WORK ITEM – Begin at the line below that holds "Fabricant de signalétique" and end at the line that holds "者の国内モバイルSIMカード利用", transcribing each line exactly and skipping any picture.

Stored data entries

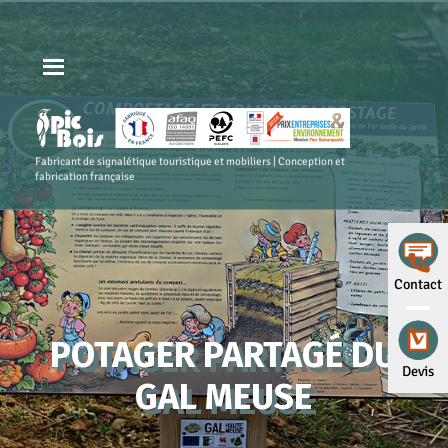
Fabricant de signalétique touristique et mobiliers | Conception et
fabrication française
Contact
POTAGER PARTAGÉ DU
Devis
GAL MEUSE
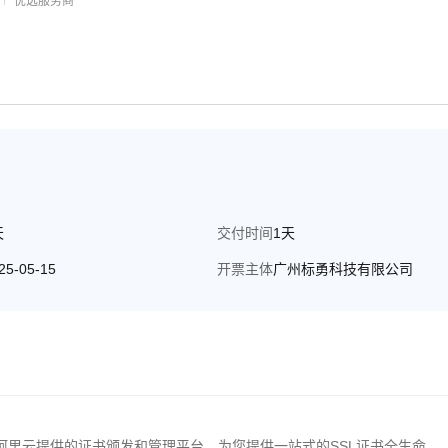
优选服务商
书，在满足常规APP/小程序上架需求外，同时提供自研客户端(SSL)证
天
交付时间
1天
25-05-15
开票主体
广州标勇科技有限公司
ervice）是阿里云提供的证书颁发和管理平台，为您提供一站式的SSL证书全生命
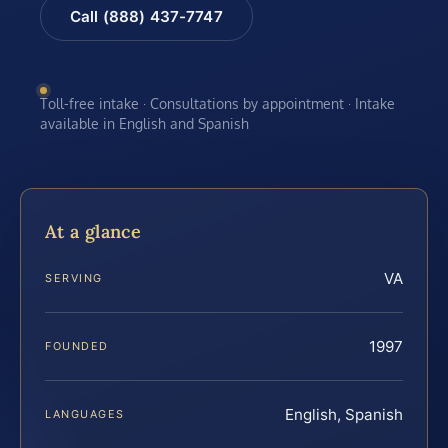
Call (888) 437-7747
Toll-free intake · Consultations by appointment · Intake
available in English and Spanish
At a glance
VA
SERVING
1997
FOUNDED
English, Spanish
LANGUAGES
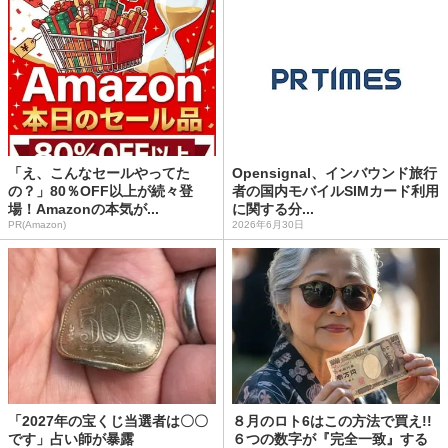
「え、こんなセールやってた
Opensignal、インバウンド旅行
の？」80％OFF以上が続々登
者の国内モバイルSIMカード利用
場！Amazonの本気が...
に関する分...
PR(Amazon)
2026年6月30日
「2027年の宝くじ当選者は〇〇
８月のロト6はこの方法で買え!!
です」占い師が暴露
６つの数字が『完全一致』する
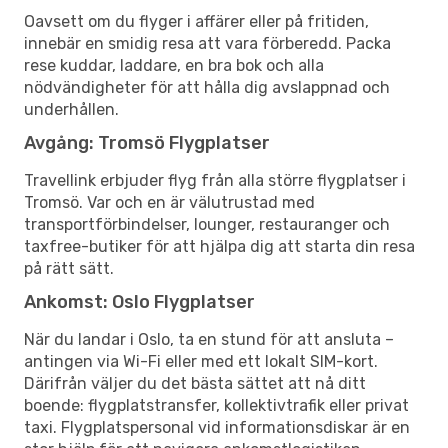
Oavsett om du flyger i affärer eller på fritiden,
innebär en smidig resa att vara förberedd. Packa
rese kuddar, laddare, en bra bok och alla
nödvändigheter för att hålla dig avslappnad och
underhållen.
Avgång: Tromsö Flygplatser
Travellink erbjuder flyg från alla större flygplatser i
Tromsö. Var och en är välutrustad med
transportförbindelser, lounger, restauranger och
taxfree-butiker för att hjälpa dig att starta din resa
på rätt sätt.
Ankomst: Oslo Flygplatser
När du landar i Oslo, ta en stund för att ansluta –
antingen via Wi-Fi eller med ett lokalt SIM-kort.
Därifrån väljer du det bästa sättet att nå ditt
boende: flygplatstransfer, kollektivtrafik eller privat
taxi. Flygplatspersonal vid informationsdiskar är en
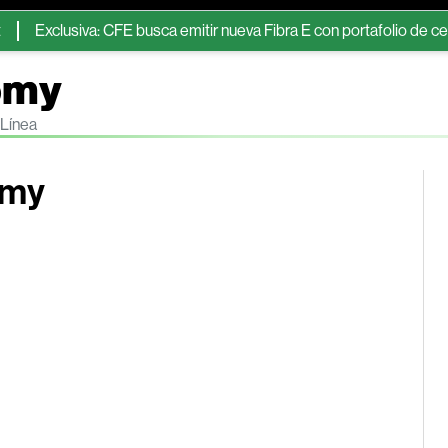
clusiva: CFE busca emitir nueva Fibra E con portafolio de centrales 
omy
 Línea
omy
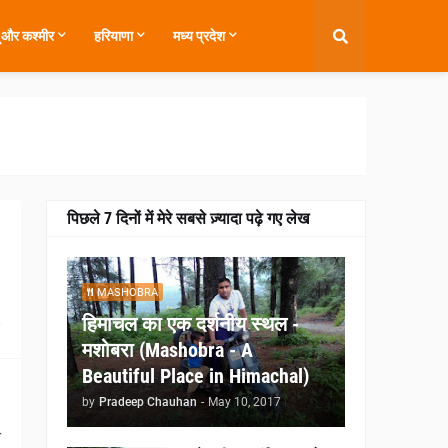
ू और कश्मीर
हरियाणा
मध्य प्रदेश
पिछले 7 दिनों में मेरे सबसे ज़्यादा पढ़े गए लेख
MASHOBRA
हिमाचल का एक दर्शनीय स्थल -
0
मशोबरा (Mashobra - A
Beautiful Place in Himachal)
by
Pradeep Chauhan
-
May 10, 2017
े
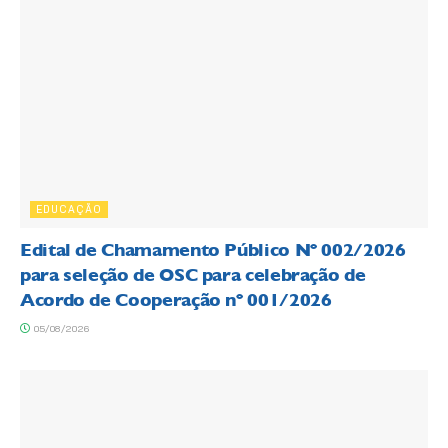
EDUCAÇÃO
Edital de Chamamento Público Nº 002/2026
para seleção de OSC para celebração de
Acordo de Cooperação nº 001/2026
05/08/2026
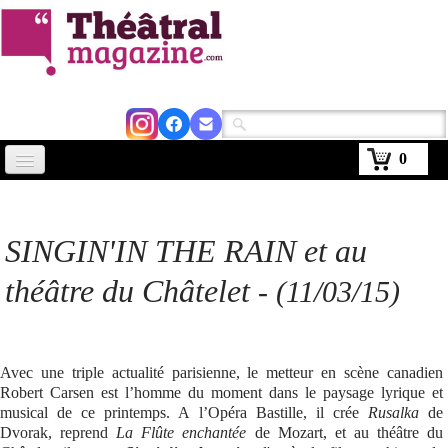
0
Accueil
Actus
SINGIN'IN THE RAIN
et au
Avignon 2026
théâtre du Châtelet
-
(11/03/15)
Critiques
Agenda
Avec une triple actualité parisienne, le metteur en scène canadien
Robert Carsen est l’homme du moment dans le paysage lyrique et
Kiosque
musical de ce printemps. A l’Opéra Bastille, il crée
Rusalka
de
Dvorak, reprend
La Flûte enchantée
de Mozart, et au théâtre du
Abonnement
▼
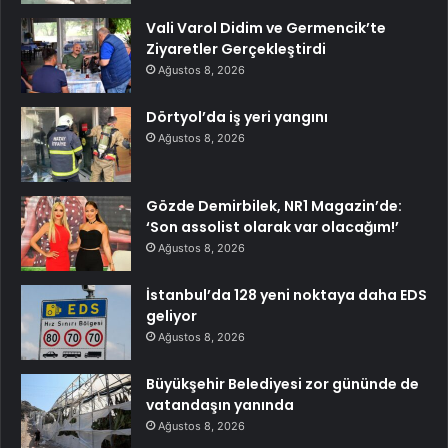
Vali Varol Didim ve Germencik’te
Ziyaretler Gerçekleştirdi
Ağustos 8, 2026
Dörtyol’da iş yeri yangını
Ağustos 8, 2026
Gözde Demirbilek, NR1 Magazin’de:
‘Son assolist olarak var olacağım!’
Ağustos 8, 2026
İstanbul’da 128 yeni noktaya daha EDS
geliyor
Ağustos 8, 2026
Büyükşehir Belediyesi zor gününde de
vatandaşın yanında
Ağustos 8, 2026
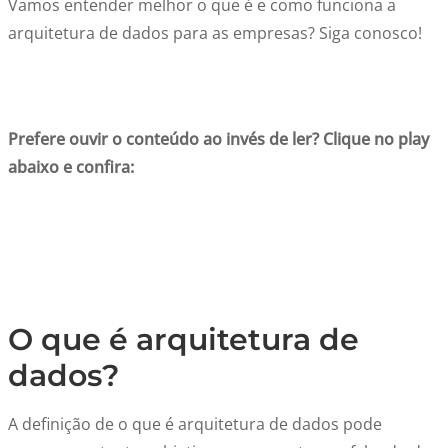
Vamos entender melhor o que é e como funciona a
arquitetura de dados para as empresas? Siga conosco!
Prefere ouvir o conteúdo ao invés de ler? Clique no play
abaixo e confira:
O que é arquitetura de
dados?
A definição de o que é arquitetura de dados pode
* * *
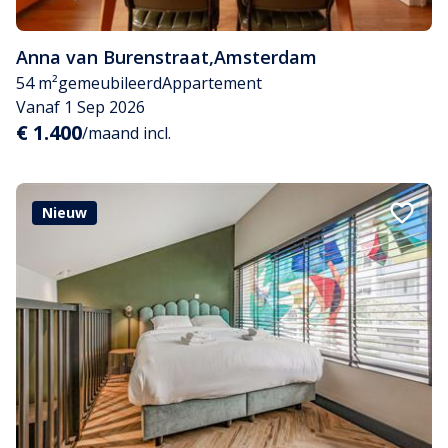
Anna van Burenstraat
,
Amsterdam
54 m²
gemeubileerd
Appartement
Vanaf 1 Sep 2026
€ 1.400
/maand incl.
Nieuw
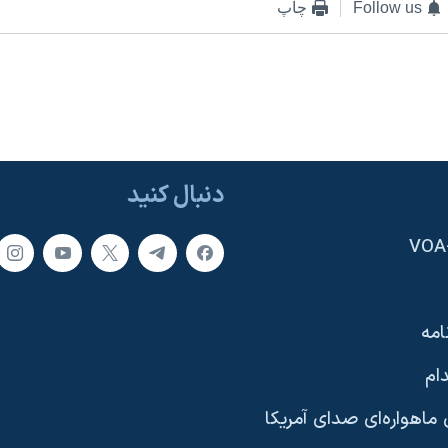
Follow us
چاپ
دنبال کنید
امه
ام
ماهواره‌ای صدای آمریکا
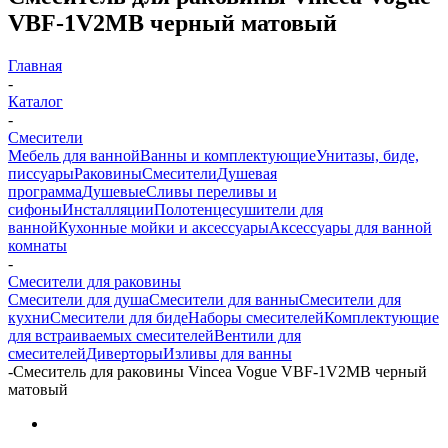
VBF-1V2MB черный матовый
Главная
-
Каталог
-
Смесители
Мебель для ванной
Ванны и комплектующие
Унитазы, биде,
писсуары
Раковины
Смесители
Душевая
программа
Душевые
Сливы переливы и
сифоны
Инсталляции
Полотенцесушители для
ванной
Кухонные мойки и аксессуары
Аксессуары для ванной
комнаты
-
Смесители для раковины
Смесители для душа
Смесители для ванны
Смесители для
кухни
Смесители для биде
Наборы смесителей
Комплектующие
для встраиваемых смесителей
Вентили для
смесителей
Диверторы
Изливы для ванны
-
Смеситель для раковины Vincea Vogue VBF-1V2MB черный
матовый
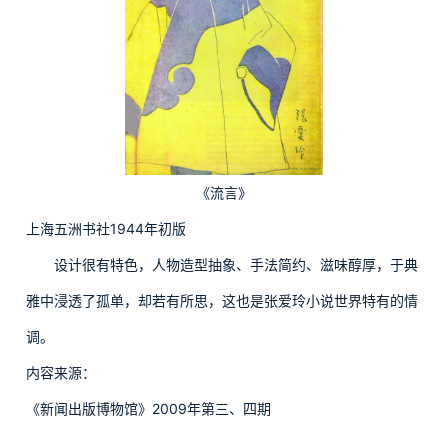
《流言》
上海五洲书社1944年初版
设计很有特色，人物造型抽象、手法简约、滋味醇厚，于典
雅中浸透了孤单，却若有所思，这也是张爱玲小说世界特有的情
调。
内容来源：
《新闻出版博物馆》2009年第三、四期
---
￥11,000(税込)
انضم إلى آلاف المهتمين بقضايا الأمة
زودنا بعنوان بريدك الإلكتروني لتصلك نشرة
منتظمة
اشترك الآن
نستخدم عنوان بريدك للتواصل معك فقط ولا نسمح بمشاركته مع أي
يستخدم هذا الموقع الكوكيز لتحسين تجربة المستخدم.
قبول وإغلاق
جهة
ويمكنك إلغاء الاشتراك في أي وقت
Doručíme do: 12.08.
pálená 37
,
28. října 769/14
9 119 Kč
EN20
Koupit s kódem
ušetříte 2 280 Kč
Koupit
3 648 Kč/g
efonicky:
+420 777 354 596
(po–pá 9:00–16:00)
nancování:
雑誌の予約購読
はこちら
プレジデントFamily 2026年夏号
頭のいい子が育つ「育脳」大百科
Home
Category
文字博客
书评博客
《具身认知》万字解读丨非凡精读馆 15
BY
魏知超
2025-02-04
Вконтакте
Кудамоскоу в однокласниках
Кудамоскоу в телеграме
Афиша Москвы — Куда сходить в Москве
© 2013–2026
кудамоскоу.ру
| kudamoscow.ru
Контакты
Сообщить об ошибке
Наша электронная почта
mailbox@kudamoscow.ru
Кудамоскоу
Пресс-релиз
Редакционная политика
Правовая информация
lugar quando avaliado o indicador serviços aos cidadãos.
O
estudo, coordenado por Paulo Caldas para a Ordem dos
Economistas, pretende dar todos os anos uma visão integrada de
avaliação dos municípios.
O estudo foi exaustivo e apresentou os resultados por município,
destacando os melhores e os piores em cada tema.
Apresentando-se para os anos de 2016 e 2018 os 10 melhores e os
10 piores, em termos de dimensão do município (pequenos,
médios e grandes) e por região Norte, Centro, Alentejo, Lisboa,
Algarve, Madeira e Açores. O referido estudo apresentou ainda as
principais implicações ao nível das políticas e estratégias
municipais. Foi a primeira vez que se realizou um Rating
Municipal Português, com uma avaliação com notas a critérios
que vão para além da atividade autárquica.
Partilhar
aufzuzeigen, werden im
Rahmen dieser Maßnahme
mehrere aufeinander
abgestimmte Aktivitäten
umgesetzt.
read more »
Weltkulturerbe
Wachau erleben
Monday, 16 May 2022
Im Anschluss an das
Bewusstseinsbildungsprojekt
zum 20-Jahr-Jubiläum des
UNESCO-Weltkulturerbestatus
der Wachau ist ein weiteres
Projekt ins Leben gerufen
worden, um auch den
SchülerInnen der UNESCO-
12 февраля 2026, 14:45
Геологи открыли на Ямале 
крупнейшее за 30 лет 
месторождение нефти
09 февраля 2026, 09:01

RESPONSE TO THE TASK –
Fabricant de signalétique touristique et mobiliers | Conception et
fabrication française
Contact
POTAGER PARTAGÉ DU
Devis
GAL MEUSE
优选服务商
书，在满足常规APP/小程序上架需求外，同时提供自研客户端(SSL)证
天
交付时间
1天
25-05-15
开票主体
广州标勇科技有限公司
ervice）是阿里云提供的证书颁发和管理平台，为您提供一站式的SSL证书全生命
Call (888) 437-7747
Toll-free intake · Consultations by appointment · Intake
available in English and Spanish
At a glance
VA
SERVING
1997
FOUNDED
English, Spanish
LANGUAGES
「え、こんなセールやってた
Opensignal、インバウンド旅行
の？」80％OFF以上が続々登
者の国内モバイルSIMカード利用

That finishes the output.